After nearly a month in Praia, the capital city of Cabo Verde located on the island of Santiago, I’ve had the opportunity to learn about Cabo Verdean people and culture from our interactions around the island. Specifically, this past week has been a whirlwind of learning new vocabulary, mastering children’s names, and exploring the environments of the different centers we’ve been engaging with. So far, we have been placed in three main centers all under the larger organization of Instituto Caboverdiano da Criançia e do Adolescente (ICCA): Centro Lem Cachorro, Centro di Emergencia Infantil, and Centro Nôs Kaza. Each of these partner sites works with young people who have experienced difficult life circumstances whether it be low income family struggles, abuse, neglect, or other challenges.
My biggest concern after our group conversation about narratives and assumptions heading into this week was primarily regarding the Krioulu/English language barrier that so obviously revealed itself from the first time we toured the facilities.
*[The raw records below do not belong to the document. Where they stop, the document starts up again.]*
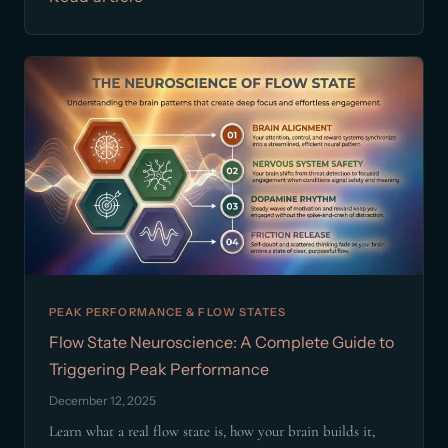
PEAK PERFORMANCE & FLOW STATES
Flow State Neuroscience: A Complete Guide to
Triggering Peak Performance
December 12, 2025
Learn what a real flow state is, how your brain builds it,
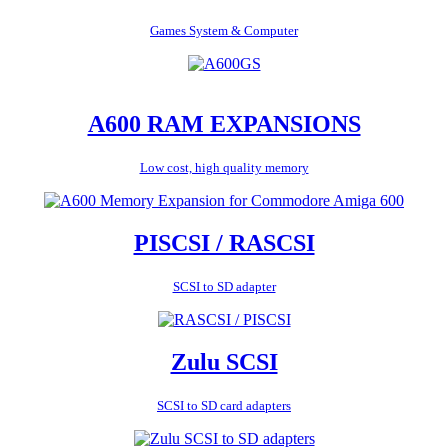
Games System & Computer
A600 RAM EXPANSIONS
Low cost, high quality memory
PISCSI / RASCSI
SCSI to SD adapter
Zulu SCSI
SCSI to SD card adapters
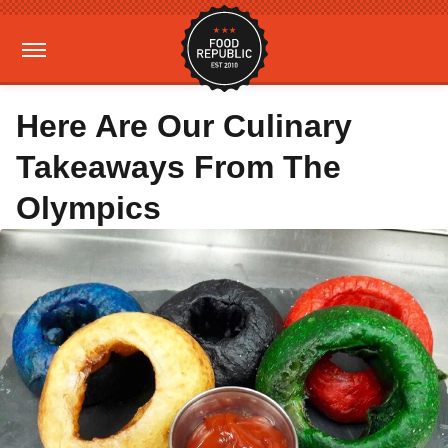
Here Are Our Culinary
Takeaways From The
Olympics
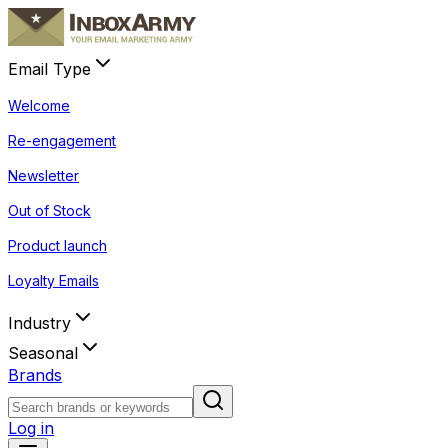
Email Type
Welcome
Re-engagement
Newsletter
Out of Stock
Product launch
Loyalty Emails
Industry
Seasonal
Brands
Log in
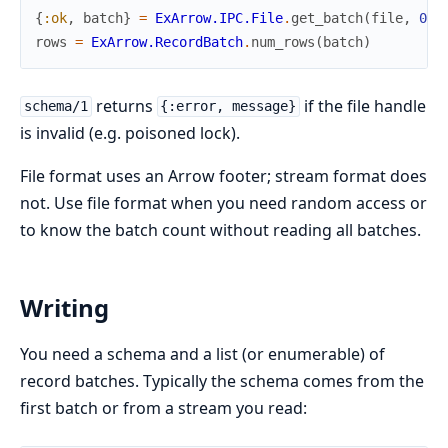
{
:ok
,
batch
}
=
ExArrow.IPC.File
.
get_batch
(
file
,
0
)
rows
=
ExArrow.RecordBatch
.
num_rows
(
batch
)
returns
if the file handle
schema/1
{:error, message}
is invalid (e.g. poisoned lock).
File format uses an Arrow footer; stream format does
not. Use file format when you need random access or
to know the batch count without reading all batches.
Writing
You need a schema and a list (or enumerable) of
record batches. Typically the schema comes from the
first batch or from a stream you read:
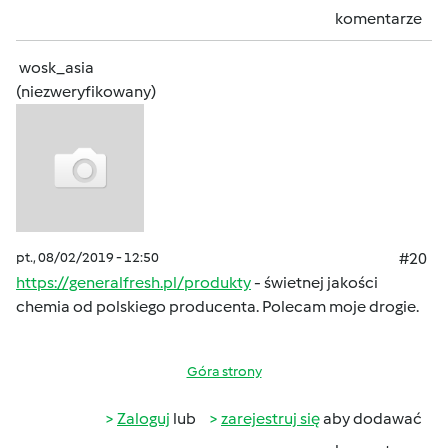
komentarze
wosk_asia
(niezweryfikowany)
pt., 08/02/2019 - 12:50
#20
https://generalfresh.pl/produkty
- świetnej jakości
chemia od polskiego producenta. Polecam moje drogie.
Góra strony
Zaloguj
lub
zarejestruj się
aby dodawać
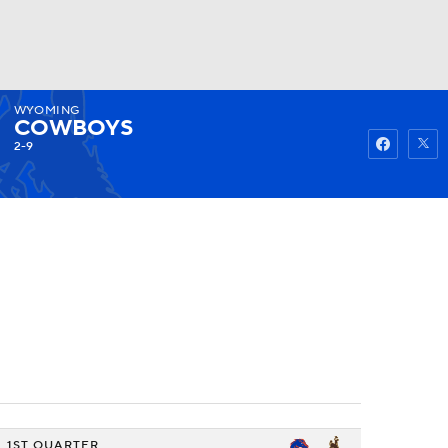
WYOMING
Watch
Fantasy
Betting
COWBOYS
2-9
1ST QUARTER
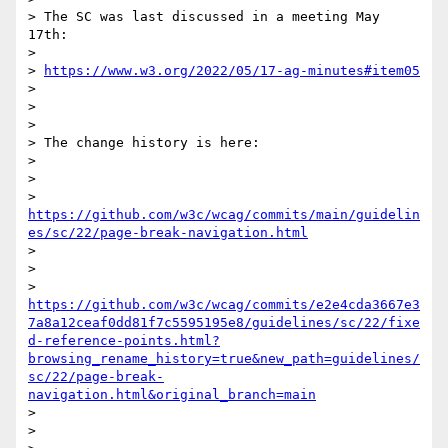
> The SC was last discussed in a meeting May 
17th:

>

> 
https://www.w3.org/2022/05/17-ag-minutes#item05
>

>

>

> The change history is here:

>

>

> 
https://github.com/w3c/wcag/commits/main/guidelin
es/sc/22/page-break-navigation.html
>

>

> 
https://github.com/w3c/wcag/commits/e2e4cda3667e3
7a8a12ceaf0dd81f7c5595195e8/guidelines/sc/22/fixe
d-reference-points.html?
browsing_rename_history=true&new_path=guidelines/
sc/22/page-break-
navigation.html&original_branch=main
>

>
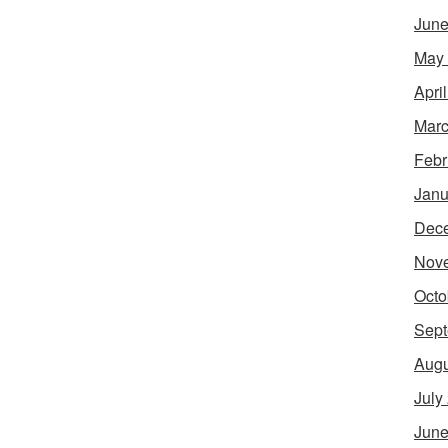
June
May
Apri
Marc
Febr
Janu
Dec
Nov
Octo
Sept
Augu
July
June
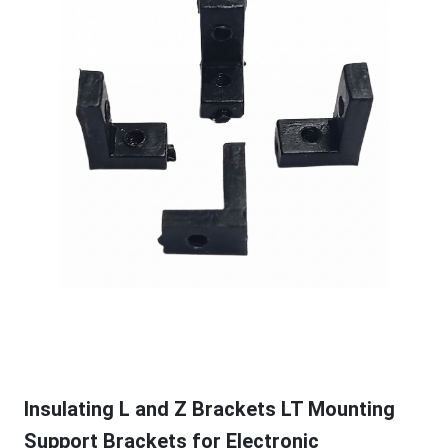
Insulating L and Z Brackets LT Mounting
Support Brackets for Electronic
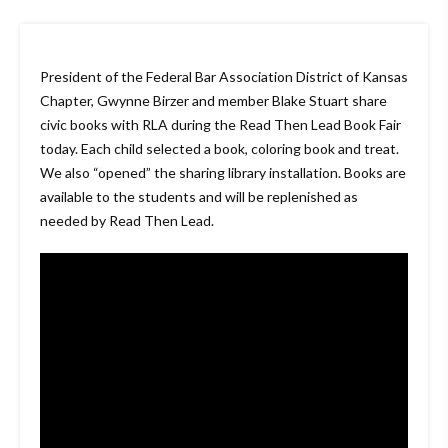
President of the Federal Bar Association District of Kansas
Chapter, Gwynne Birzer and member Blake Stuart share
civic books with RLA during the Read Then Lead Book Fair
today. Each child selected a book, coloring book and treat.
We also “opened” the sharing library installation. Books are
available to the students and will be replenished as
needed by Read Then Lead.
I was nervous that without the ability to verbally communicate with the kids who speak exclusively in Krioulu, it would be substantially even more difficult to overcome some of the challenges related to participating in short-term service projects and working with children that we’d previously discussed as a group. Krioulu is the primary spoken language in Cabo Verde, and the vocabulary is closely tied to the islands’ historic background and modern culture. Historically, Krioulu developed as a means for enslaved people from diverse places of origin brought to the country by the Portuguese colonizers to communicate with one another. This was later mixed with Portuguese in order to create the language that prevails today.
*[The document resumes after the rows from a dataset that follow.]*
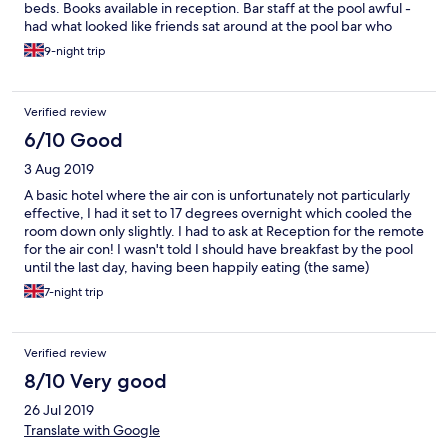
beds. Books available in reception. Bar staff at the pool awful -
had what looked like friends sat around at the pool bar who
were sulky and glared at you for daring to interrupt (total put
9-night trip
off). They sell soft drinks - cans (2 euros) and cocktails (7 euros)
but no menu or mention they do food (to be fair, don't bother!).
Badly toasted toasty with a plate of crisps (that they describe as
Verified review
chips) are seriously not worth it. Breakfast poor with some
yoghurt and bread. Didn't even consider looking at evening
6/10 Good
meal. No music around the pool - just a general bad
3 Aug 2019
atmosphere. We spent pool time at the neighbouring hotel
(Oasis) which was marvellous. So in summary, what could be a
A basic hotel where the air con is unfortunately not particularly
brilliant hotel - just wasn't.
effective, I had it set to 17 degrees overnight which cooled the
room down only slightly. I had to ask at Reception for the remote
for the air con! I wasn't told I should have breakfast by the pool
until the last day, having been happily eating (the same)
breakfast in the lobby. I had a couple of late mornings, leaving
7-night trip
the hotel at 10am and rather embarrassingly, the cleaner was
waiting for me to go, no pressure! It's a 15/20 minute walk into
the town and is close to Oasis, a complex with a small pool and
Verified review
bar food. A taxi is about 5€ from town. For the same money, I
think Asmina's House is better value and slightly closer to town.
8/10 Very good
The Stellina is a little bit too far from town to be really
26 Jul 2019
convenient, but is a good value hotel with a pool and bar.
Translate with Google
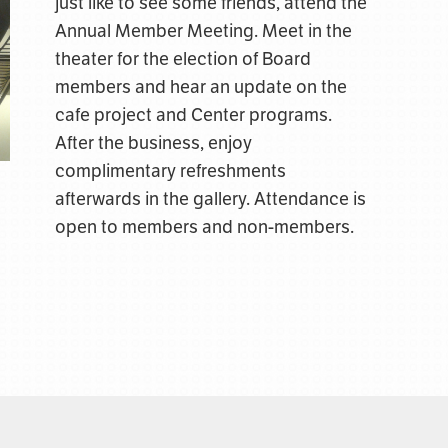
just like to see some friends, attend the
Annual Member Meeting. Meet in the
theater for the election of Board
members and hear an update on the
cafe project and Center programs.
After the business, enjoy
complimentary refreshments
afterwards in the gallery. Attendance is
open to members and non-members.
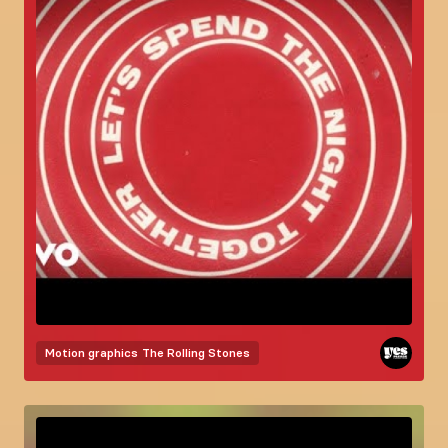
Motion graphics
The Rolling Stones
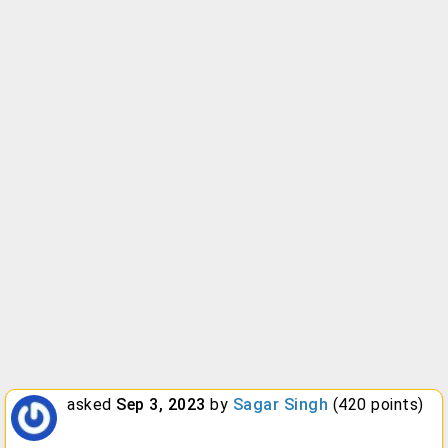
asked
Sep 3, 2023
by
Sagar Singh
(
420
points)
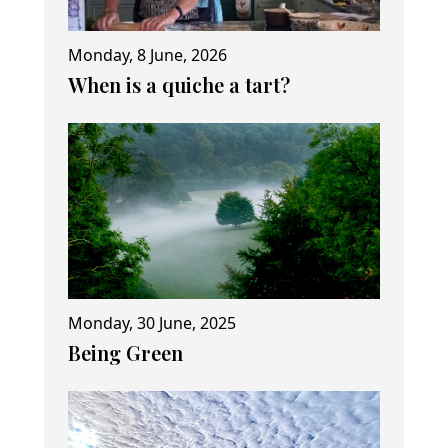
Monday, 8 June, 2026
When is a quiche a tart?
Monday, 30 June, 2025
Being Green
Currently, one of the most noteworthy ways that Cape Verdeans preserve their complex history is through maintaining their unique language. Without an expansive command of the Krioulu, how would we phrase our questions and instructions in a way that was most appropriate and inclusive to select children navigating difficult personal and familial circumstances? How would we interpret the kids’ comments and restructure our own attitudes and behavior in a way better suited to their individual needs? While these concerns haven’t fully been resolved, this week showed me that the desire to bond and develop relationships on both sides can overcome many of the barriers that the language differences create. In just a few interactions, many of the students have grown more and more comfortable with us in the centers and engaging in games, broken conversations, reading, and other activities has been a daily occurrence. As we transition into Week 2 with ICCA, I’m excited to see how these relationships and challenges change when we take on a more formal, structured leadership role in the center through incorporating our own activities into the preexisting structures.